The expected output is exactly the lines below, starting at the line with "Sodium Propionate (1-13C 99%)" and ending at the line with "70155-54-3;Unlabeled:107-35-7", both included; no other line belongs in it.

***

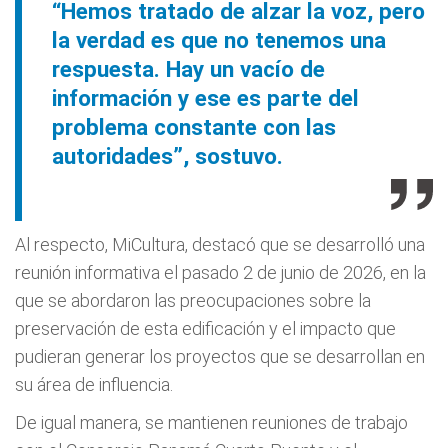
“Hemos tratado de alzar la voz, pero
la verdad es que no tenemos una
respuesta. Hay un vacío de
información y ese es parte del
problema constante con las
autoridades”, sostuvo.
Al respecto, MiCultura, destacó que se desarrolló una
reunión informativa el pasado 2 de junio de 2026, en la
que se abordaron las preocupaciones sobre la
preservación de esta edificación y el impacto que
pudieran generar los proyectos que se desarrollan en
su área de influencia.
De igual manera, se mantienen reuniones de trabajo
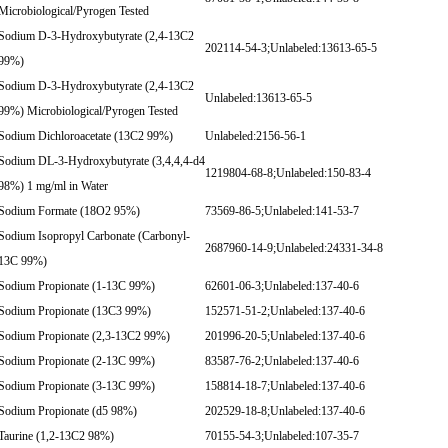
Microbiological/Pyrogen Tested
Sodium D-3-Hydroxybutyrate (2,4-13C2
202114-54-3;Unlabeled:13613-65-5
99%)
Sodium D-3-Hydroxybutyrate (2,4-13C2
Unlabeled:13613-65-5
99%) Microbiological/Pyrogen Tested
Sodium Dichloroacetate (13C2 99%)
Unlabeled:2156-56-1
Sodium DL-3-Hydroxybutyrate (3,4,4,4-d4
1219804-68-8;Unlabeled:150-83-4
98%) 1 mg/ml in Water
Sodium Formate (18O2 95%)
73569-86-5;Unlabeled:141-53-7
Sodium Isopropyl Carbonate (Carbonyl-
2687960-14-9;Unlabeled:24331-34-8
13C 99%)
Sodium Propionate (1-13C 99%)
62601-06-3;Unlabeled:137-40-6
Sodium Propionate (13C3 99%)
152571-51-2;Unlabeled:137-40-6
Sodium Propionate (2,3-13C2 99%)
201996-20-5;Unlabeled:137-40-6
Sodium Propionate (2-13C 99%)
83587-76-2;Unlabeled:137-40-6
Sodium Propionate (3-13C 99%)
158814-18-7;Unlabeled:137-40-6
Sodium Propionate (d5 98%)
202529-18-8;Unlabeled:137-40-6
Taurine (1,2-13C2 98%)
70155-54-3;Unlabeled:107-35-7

***

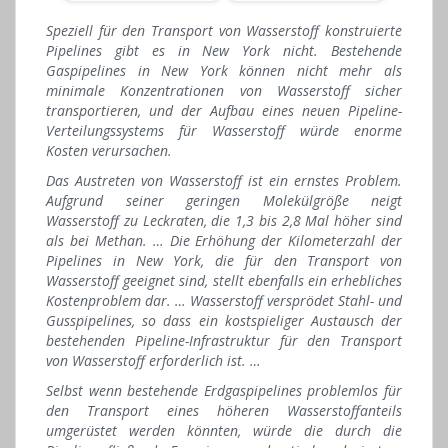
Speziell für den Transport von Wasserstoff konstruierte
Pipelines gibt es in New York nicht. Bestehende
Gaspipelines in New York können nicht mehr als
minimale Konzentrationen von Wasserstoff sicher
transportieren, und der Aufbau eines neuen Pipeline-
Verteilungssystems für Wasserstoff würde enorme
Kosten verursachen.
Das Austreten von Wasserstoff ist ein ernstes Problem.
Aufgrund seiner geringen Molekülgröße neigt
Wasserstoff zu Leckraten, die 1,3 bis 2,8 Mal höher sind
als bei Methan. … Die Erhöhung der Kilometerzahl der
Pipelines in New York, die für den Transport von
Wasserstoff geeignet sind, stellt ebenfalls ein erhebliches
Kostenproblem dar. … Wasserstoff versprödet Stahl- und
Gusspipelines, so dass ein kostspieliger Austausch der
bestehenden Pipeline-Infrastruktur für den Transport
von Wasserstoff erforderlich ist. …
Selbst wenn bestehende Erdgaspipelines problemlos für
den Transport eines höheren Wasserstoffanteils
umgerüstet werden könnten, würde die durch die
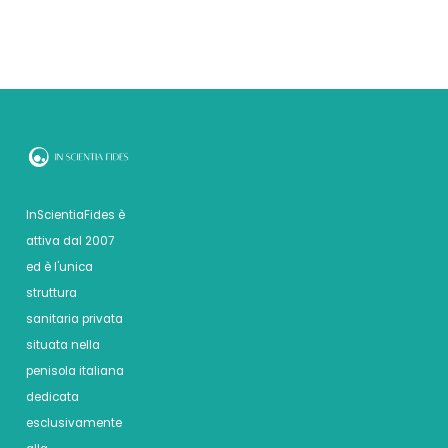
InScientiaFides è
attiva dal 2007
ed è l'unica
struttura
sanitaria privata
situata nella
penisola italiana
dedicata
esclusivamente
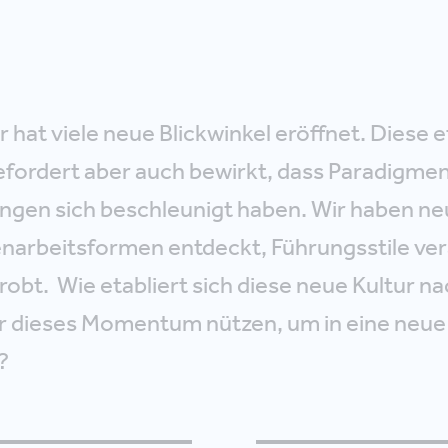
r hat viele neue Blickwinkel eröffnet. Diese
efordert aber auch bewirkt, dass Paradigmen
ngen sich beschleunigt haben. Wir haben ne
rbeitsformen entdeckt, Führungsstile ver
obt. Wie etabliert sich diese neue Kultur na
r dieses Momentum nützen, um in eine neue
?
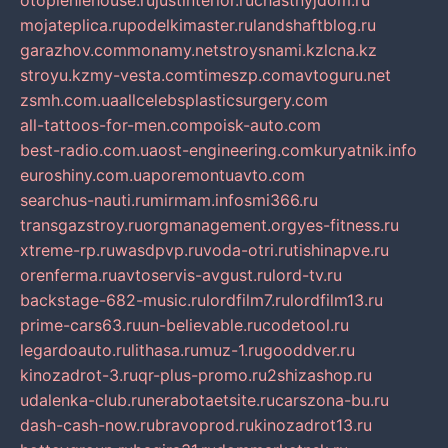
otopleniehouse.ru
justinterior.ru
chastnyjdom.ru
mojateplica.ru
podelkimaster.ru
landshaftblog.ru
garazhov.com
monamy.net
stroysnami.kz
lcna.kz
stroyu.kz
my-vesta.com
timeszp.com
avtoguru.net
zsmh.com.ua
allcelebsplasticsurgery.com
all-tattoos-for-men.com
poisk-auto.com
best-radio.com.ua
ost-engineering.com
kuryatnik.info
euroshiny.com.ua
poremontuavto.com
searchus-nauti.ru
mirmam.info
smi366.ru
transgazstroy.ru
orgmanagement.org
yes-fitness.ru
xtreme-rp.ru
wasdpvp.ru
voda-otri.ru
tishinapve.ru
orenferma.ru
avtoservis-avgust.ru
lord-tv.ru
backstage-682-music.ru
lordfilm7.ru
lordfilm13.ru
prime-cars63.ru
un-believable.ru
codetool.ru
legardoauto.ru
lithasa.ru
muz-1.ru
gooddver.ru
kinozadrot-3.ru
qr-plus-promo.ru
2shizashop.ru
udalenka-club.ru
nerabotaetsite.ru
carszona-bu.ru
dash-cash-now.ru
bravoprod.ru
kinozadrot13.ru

***

* RESPONSE AREA
Sodium Propionate (1-13C 99%)
62601-06-3;Unlabeled:137-40-6
Sodium Propionate (13C3 99%)
152571-51-2;Unlabeled:137-40-6
Sodium Propionate (2,3-13C2 99%)
201996-20-5;Unlabeled:137-40-6
Sodium Propionate (2-13C 99%)
83587-76-2;Unlabeled:137-40-6
Sodium Propionate (3-13C 99%)
158814-18-7;Unlabeled:137-40-6
Sodium Propionate (d5 98%)
202529-18-8;Unlabeled:137-40-6
Taurine (1,2-13C2 98%)
70155-54-3;Unlabeled:107-35-7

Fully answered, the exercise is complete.